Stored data
= = = = = = =

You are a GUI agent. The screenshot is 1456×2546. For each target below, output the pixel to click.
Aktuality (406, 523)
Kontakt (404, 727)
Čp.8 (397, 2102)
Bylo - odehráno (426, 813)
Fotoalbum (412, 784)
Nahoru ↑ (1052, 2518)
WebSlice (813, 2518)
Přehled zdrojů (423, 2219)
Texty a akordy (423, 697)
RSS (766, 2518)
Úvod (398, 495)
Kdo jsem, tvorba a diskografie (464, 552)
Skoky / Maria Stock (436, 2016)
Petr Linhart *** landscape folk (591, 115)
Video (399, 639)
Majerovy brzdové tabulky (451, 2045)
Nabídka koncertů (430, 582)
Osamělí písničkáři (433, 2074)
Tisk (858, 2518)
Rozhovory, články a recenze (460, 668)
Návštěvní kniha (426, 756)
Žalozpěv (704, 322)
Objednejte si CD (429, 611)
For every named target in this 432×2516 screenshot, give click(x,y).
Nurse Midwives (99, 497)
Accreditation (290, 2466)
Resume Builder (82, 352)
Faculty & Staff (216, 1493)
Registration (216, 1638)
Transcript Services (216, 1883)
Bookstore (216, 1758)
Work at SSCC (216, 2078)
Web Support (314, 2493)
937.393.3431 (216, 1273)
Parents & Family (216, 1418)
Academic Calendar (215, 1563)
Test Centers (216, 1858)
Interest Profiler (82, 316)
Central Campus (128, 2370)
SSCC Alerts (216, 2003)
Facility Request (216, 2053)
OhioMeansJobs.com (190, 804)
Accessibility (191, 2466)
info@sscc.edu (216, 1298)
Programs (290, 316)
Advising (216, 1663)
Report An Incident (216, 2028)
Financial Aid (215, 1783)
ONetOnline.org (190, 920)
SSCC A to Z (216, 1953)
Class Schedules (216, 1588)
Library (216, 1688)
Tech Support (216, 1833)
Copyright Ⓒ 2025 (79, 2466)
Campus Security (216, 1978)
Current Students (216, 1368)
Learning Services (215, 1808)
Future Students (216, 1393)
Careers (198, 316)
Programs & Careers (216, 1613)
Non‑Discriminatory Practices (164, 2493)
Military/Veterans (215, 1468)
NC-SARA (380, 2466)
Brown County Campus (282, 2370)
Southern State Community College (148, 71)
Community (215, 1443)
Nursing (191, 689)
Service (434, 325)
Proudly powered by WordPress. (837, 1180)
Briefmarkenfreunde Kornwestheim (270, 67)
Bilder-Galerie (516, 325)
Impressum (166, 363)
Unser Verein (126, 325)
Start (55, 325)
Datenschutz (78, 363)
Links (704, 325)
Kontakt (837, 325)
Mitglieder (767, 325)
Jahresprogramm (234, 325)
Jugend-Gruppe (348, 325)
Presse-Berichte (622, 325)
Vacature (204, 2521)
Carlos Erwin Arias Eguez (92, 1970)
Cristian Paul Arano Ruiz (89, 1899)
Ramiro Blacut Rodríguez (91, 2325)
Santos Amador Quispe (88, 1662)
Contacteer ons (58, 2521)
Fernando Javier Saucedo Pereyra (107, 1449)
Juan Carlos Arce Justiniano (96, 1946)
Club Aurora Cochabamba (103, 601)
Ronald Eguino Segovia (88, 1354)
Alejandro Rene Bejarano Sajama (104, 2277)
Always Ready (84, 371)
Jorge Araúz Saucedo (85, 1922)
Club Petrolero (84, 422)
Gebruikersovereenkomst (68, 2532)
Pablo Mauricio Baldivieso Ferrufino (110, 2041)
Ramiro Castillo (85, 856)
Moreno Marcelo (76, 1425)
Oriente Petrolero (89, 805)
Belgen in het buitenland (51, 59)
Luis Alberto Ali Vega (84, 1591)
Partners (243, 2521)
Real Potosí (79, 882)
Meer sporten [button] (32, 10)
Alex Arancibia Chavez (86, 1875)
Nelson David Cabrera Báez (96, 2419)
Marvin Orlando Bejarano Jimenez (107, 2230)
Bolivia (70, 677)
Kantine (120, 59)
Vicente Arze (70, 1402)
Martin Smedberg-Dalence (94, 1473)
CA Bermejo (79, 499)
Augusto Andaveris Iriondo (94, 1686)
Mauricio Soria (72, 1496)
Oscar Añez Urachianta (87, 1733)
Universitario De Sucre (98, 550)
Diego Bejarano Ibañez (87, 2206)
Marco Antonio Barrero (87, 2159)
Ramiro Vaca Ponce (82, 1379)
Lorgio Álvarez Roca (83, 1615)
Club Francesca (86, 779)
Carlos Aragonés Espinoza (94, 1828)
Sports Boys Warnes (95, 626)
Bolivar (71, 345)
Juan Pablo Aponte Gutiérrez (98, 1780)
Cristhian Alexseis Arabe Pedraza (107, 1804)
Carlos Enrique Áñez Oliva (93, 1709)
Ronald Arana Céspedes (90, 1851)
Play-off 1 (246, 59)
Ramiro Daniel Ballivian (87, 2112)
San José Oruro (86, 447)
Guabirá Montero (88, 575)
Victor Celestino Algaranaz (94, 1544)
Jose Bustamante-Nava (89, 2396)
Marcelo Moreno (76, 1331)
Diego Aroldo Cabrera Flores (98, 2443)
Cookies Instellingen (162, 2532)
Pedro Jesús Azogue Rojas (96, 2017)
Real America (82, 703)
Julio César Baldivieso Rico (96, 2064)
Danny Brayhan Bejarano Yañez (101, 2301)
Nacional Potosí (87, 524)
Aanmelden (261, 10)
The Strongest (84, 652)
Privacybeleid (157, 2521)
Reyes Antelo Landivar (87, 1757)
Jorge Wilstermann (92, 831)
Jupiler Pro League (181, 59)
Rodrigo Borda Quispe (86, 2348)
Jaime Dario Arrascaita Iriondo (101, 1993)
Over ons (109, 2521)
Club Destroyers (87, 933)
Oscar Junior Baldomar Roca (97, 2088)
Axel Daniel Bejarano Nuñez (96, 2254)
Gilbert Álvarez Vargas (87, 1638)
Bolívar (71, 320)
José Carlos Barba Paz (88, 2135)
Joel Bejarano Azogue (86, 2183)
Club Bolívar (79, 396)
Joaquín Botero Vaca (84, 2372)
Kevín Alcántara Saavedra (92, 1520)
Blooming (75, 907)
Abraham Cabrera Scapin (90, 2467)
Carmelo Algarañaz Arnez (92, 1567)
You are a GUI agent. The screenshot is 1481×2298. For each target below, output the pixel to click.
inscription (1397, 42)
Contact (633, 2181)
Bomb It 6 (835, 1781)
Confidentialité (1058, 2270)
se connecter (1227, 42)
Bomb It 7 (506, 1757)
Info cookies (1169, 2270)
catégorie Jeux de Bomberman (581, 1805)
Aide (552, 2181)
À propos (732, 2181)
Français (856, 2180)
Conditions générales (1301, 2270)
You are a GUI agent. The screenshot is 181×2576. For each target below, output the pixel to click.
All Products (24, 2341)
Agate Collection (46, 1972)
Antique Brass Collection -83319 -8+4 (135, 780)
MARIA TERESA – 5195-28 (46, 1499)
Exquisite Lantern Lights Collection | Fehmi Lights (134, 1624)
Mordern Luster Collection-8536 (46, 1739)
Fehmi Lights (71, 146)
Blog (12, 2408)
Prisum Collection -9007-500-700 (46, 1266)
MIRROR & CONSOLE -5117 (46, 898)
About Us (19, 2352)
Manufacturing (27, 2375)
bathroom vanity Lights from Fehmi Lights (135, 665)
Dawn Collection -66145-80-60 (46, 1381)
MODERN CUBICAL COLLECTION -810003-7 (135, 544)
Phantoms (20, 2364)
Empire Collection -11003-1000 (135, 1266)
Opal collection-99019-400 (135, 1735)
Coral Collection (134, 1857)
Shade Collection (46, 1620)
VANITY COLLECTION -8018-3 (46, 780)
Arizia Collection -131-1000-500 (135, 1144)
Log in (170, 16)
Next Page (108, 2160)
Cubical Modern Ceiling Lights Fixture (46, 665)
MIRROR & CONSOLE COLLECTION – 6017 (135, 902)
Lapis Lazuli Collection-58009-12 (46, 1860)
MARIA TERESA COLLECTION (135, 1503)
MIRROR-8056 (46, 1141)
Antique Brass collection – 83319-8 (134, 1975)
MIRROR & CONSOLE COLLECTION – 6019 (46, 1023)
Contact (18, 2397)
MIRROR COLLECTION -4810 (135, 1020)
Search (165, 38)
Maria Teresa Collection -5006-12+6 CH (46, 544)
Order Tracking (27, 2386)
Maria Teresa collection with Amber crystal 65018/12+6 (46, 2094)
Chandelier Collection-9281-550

= = = = = = =

> THE PROBLEM
With the line that has "Community (215, 1443)" as the first and the line that has "Links (704, 325)" as the last, repeat exactly that run of lines above and no more.

> RESPONSE TO THIS EXERCISE
Community (215, 1443)
Nursing (191, 689)
Service (434, 325)
Proudly powered by WordPress. (837, 1180)
Briefmarkenfreunde Kornwestheim (270, 67)
Bilder-Galerie (516, 325)
Impressum (166, 363)
Unser Verein (126, 325)
Start (55, 325)
Datenschutz (78, 363)
Links (704, 325)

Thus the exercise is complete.